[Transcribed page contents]
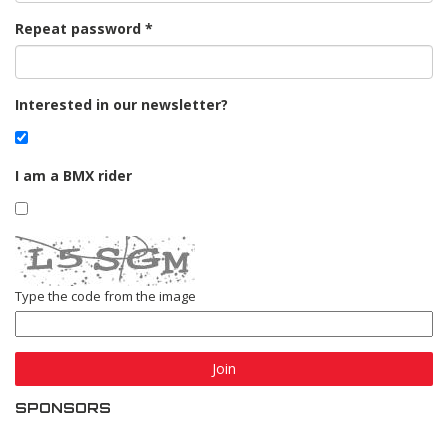
Repeat password
Interested in our newsletter?
I am a BMX rider
Type the code from the image
Join
SPONSORS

> _Aim of the exercise_: If an entry above holds a picture, leave that picture out and print the rest exactly.

> _Response_:
Repeat password
Interested in our newsletter?
I am a BMX rider
Type the code from the image
Join
SPONSORS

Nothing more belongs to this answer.